Es fehlt an „wohlwollenden Dritten“
Zerstrittene und längst getrennte Eltern bekommen oft gesagt: „Das müsst ihr irgendwie selbst regeln.“ Doch das ist ungefähr so, als würde man einem Menschen mit einer Depression sagen: „Jetzt steht doch auf, treibe Sport und genieße den Tag.“ Manchmal fühlen sich die Eltern so unfähig, eine Lösung zu finden, dass sie schier gelähmt sind. Sie fühlen sich, als sei es unmöglich, sich zu einigen. Und dann kommen Menschen von außen, die sagen: „Einigt Euch.“ Freunde tun ihr Übriges dazu: Die Freunde der Mutter sagen: „Lass Dir das nicht bieten, da musst Du diesmal wirklich hart bleiben.“ Freunde des Vaters sagen vielleicht: „Die spinnt doch, die kannst Du nicht ernst nehmen, die hat doch nicht mehr alle Tassen im Schrank.“ Damit öffnen sich die Gräben noch weiter.
Der Blick für beide
Der gut gemeinte Ratschlag, man solle sich doch an die positiven Seiten des ehemaligen Partners erinnern, kommt daher wie ein kleiner Wassertropfen, der auf die heiße Herdplatte fällt. So, wie es so schwer fällt, sich selbst zu lieben, wenn kein anderer da ist, der einen liebevoll anblickt, so ist es auch schwer, die guten Seiten des anderen zu spüren, wenn man gerade selbst voller Hass ist oder die Freunde sagen: „Dem würd‘ ich’s zeigen.“ In so einer Situation würde ein „wohlwollender Dritter“ gut tun. Jemand, der Vater und Mutter des Kindes kennt und beiden zugeneigt ist. Das kann zum Beispiel ein psychoanalytischer Mediator sein – jemand, der nicht nur über den Verstand arbeitet, sondern der beide Eltern verständnisvoll anblicken kann und zusammen mit Vater und Mutter die unbewussten Aspekte ihres Handelns aufspürt. „Der gute Dritte“ kann aber auch ein guter Freund sein, der beide kennt oder ein weiser Verwandter, der die Wertschätzung für den anderen Elternteil nicht verloren hat.

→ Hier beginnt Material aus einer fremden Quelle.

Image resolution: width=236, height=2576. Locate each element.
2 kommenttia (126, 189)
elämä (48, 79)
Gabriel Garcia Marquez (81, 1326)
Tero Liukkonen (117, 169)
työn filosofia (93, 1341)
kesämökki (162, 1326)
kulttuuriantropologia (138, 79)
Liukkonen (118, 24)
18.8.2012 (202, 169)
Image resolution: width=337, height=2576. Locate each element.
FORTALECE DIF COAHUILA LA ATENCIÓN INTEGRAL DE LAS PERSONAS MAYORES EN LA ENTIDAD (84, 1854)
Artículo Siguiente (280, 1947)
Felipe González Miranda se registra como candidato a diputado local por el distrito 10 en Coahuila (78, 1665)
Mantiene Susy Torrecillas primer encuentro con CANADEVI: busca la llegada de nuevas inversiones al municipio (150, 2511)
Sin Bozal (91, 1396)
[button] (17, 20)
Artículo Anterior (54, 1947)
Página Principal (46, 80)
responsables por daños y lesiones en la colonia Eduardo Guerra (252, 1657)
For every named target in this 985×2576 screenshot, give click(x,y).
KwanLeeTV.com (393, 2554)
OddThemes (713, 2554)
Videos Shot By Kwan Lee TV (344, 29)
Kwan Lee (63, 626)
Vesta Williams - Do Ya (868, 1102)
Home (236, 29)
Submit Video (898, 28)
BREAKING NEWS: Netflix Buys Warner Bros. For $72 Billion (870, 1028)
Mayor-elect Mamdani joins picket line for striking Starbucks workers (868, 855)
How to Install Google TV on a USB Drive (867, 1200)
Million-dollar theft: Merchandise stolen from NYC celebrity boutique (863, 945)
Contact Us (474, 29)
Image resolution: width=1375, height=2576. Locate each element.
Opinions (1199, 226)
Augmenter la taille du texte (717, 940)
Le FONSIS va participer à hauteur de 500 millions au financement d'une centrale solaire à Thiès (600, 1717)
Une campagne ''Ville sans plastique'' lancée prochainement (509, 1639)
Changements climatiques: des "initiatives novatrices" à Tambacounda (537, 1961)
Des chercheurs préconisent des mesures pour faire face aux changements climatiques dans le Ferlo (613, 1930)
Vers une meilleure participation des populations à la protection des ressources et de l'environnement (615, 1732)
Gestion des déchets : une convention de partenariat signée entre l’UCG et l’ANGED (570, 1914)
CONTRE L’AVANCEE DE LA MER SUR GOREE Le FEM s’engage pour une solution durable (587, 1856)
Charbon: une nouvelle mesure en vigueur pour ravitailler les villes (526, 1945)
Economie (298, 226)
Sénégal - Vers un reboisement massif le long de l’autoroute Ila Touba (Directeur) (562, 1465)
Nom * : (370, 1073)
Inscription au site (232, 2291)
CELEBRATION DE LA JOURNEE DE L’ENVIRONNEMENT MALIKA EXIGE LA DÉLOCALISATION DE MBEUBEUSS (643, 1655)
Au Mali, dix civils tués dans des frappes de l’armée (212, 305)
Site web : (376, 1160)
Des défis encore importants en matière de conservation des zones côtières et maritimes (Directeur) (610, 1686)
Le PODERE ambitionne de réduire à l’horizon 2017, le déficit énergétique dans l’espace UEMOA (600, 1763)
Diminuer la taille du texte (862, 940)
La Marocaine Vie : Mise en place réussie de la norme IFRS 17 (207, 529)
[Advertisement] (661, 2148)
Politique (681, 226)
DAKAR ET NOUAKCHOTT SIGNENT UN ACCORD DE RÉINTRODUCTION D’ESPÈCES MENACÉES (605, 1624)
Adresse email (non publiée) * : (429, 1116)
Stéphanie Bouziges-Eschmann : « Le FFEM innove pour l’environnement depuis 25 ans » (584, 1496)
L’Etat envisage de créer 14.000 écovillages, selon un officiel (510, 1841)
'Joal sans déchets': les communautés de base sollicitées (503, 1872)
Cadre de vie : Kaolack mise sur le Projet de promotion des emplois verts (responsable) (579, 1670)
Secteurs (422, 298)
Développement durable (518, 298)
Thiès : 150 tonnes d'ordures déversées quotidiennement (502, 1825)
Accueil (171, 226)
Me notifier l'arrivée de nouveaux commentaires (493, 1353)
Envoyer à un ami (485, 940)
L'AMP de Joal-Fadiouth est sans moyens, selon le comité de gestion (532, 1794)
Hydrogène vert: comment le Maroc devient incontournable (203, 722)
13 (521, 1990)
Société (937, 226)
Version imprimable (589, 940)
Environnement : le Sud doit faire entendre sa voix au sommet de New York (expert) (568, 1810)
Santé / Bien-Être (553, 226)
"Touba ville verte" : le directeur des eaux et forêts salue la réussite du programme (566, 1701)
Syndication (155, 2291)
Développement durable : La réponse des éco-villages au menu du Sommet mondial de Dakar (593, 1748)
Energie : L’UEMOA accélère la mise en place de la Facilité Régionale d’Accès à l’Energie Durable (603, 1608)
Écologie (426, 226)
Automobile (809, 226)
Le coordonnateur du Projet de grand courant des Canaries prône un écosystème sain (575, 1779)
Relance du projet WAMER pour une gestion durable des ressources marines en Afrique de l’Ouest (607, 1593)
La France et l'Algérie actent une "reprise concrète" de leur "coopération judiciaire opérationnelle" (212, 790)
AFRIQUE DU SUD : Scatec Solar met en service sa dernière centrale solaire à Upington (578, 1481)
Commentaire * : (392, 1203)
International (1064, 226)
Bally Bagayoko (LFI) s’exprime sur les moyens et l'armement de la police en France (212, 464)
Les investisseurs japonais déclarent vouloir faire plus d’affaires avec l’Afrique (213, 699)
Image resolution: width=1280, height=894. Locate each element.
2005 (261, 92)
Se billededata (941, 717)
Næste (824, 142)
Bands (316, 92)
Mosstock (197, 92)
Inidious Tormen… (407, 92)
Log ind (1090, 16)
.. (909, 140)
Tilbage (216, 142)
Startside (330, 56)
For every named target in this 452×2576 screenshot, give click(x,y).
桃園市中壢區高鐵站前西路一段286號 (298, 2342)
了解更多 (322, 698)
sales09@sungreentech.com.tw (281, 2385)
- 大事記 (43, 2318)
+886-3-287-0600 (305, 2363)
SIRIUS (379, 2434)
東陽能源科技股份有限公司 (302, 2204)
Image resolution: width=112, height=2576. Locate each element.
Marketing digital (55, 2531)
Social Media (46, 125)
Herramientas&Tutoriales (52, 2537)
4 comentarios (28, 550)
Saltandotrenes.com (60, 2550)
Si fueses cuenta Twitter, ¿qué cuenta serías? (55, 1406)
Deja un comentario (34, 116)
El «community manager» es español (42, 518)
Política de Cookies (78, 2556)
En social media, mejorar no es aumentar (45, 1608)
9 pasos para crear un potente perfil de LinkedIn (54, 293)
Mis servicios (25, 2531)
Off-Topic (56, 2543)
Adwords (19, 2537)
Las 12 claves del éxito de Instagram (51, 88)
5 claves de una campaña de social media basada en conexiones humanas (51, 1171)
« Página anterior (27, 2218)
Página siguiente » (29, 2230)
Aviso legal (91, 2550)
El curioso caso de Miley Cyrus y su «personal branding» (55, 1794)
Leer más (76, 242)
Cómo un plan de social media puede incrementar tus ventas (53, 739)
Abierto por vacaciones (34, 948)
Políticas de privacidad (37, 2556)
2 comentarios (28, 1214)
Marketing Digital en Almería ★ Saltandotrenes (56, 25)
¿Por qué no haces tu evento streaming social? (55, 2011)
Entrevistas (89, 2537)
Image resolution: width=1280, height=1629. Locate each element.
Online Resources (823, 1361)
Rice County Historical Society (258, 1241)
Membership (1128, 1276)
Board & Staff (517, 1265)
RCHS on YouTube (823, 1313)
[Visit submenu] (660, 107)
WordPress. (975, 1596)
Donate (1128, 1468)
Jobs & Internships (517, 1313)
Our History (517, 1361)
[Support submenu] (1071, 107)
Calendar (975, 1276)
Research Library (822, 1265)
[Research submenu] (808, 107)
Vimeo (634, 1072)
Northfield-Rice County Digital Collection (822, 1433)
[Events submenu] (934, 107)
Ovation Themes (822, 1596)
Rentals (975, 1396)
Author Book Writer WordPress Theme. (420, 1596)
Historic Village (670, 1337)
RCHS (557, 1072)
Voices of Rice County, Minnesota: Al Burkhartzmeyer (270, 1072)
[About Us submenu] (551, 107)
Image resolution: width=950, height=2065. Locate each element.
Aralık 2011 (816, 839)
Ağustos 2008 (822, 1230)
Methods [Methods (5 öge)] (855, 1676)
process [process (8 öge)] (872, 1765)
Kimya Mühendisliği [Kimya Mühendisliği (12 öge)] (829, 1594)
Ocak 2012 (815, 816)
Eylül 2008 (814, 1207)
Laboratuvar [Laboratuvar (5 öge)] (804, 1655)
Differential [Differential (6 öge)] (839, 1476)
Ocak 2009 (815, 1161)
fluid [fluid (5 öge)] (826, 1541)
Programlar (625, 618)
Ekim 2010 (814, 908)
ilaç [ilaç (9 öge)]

Starke Gefühle versperren dem Verstand den Weg
Immer wieder kommt es bei getrennten Eltern zu unglaublich starken Gefühlen. Das Kind ist Teil von Mutter und Vater. Mutter und Vater müssen sich praktisch ihr Herz teilen und ihr Liebstes gemeinsam in den Händen halten, obwohl sie sich gegenseitig nicht mehr ertragen können. Das Kind scheint irgendwann nicht mehr das gemeinsame Kind zu sein, sondern nur noch das Kind der Mutter oder des Vaters. „Wir sind ein Team“, sagt die Mutter zum Kind. Zwei Wochen später sagt es der Vater zum Kind. Und so schließt jeder den anderen aus, um mit den eigenen Verletzungen klarzukommen.
Mangelnder Kontakt fördert die Phantasie
Der Kontakt zwischen Mutter und Vater wird immer geringer. Das öffnet jedoch der Phantasie Tür und Tor. Wenn die Eltern sich nicht austauschen, macht jeder sich Gedanken darüber, was der andere gerade tun, lassen oder denken könnte. Was er/sie jetzt gerade wieder ausheckt. Oder ob er/sie von seinem/ihrem Anwalt schon das nächste Schreiben aufsetzen lässt. Mutter und Vater würden sich wahrscheinlich wundern, wie die Wirklichkeit ausähe, hätten sie die Gelegenheit oder die Fähigkeit, miteinander zu sprechen.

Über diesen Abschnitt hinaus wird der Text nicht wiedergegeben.